_Work instructions_:
The records that follow must be repeated exactly, line by line.

[Opening Input records section]

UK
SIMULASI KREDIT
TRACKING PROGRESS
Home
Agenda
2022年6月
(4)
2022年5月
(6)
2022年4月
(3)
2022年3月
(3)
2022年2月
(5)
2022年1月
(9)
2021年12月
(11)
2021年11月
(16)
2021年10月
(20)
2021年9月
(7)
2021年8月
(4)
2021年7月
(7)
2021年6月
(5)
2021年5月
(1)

[Closing Input records section]

_Answer to this exercise_:
UK
SIMULASI KREDIT
TRACKING PROGRESS
Home
Agenda
2022年6月
(4)
2022年5月
(6)
2022年4月
(3)
2022年3月
(3)
2022年2月
(5)
2022年1月
(9)
2021年12月
(11)
2021年11月
(16)
2021年10月
(20)
2021年9月
(7)
2021年8月
(4)
2021年7月
(7)
2021年6月
(5)
2021年5月
(1)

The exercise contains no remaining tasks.